START DATA TO EXAMINE

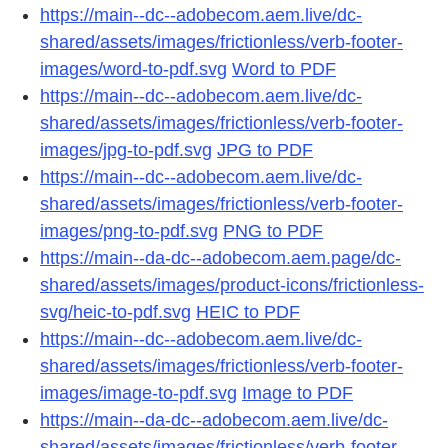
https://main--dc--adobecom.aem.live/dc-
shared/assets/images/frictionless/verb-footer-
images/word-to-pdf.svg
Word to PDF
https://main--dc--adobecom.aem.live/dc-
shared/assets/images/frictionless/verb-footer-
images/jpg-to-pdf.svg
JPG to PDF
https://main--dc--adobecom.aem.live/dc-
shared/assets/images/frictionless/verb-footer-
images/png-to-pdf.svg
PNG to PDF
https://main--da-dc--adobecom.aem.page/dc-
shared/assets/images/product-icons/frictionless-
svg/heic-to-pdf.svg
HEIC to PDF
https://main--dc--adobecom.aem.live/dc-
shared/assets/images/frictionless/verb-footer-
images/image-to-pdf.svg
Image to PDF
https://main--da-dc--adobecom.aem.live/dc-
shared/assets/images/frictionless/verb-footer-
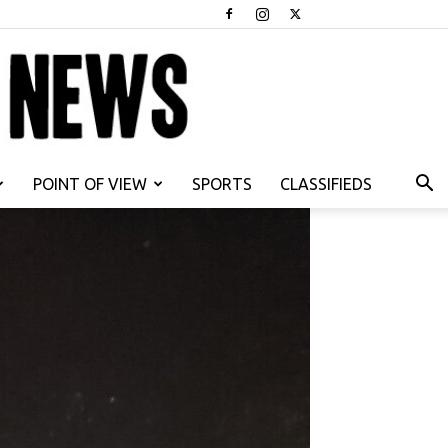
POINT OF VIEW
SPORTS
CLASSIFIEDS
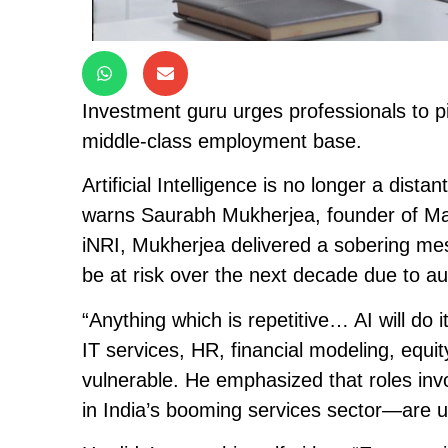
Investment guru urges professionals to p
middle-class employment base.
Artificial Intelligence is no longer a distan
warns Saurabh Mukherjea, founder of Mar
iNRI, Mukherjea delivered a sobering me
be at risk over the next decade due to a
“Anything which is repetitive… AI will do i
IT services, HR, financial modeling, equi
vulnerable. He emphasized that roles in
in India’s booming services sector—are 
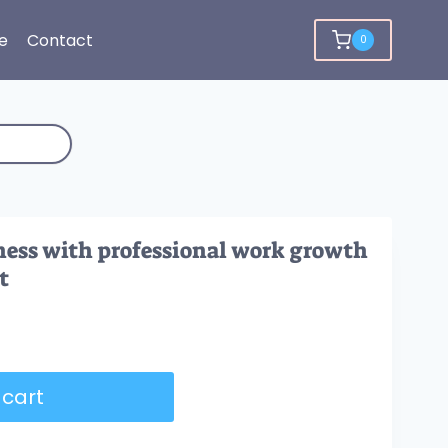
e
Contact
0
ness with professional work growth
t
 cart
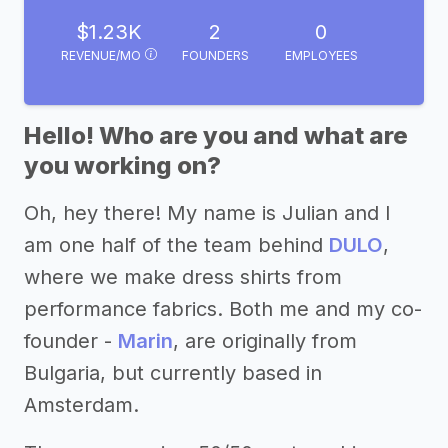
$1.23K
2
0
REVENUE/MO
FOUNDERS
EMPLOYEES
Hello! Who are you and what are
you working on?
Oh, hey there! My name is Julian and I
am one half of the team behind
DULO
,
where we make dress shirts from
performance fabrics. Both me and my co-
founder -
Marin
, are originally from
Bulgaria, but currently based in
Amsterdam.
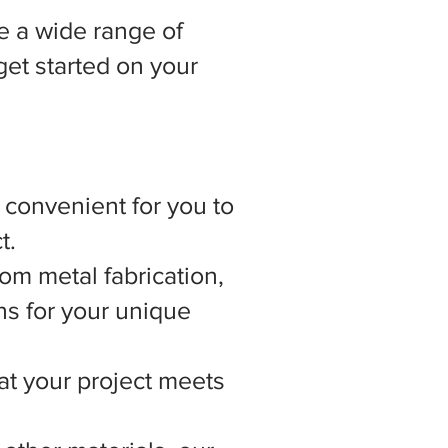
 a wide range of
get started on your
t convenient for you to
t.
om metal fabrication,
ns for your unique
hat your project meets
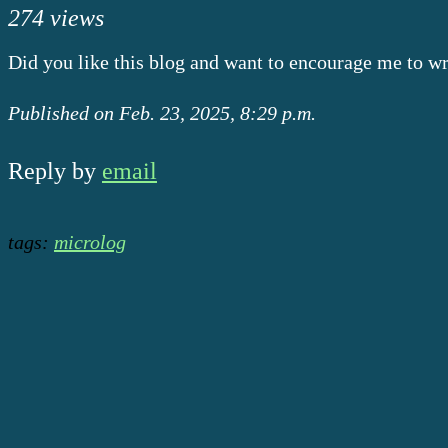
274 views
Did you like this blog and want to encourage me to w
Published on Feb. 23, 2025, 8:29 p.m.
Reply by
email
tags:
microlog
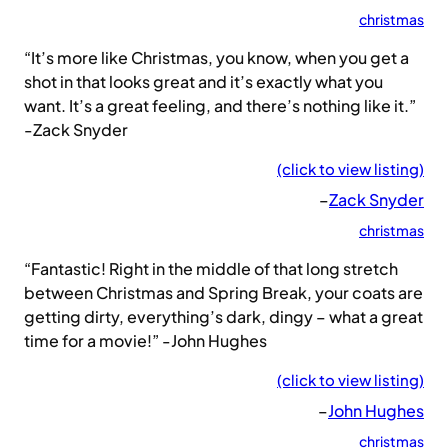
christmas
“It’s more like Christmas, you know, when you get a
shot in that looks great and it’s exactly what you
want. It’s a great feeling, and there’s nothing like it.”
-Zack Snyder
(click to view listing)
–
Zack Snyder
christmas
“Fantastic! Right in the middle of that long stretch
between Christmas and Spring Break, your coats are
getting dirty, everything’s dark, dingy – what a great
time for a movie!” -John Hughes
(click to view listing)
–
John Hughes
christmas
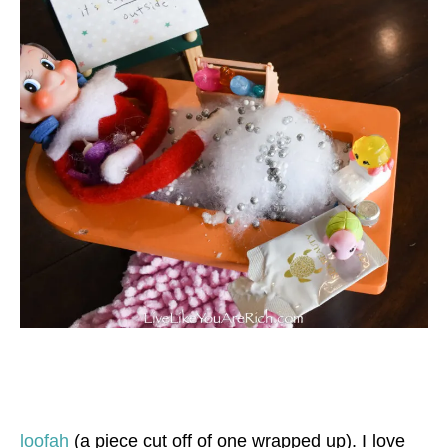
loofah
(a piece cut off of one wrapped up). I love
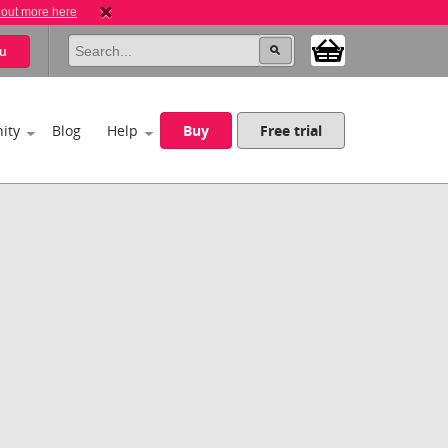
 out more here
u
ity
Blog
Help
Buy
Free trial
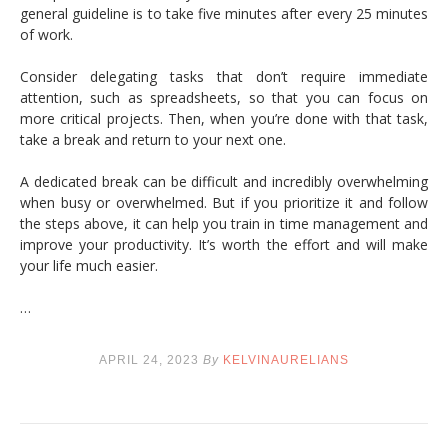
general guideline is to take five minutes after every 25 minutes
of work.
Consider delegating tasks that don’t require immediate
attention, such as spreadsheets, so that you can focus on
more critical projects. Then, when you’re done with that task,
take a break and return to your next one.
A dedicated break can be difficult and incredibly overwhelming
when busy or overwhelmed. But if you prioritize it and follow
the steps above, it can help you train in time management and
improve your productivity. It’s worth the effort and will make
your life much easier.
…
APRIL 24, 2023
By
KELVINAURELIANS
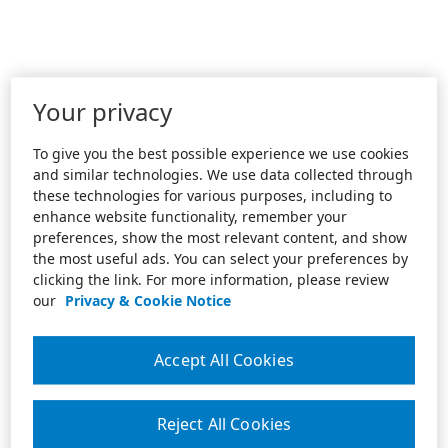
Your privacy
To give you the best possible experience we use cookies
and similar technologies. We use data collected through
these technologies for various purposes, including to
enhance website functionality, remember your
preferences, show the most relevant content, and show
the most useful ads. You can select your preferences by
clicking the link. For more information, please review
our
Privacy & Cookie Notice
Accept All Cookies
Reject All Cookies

END DATA TO EXAMINE

### [PROBLEM]
Please make an exact copy of the lines from the one holding "clicking the link." through the final line of the records above, nothing more.

### [RESULT]
clicking the link. For more information, please review
our
Privacy & Cookie Notice
Accept All Cookies
Reject All Cookies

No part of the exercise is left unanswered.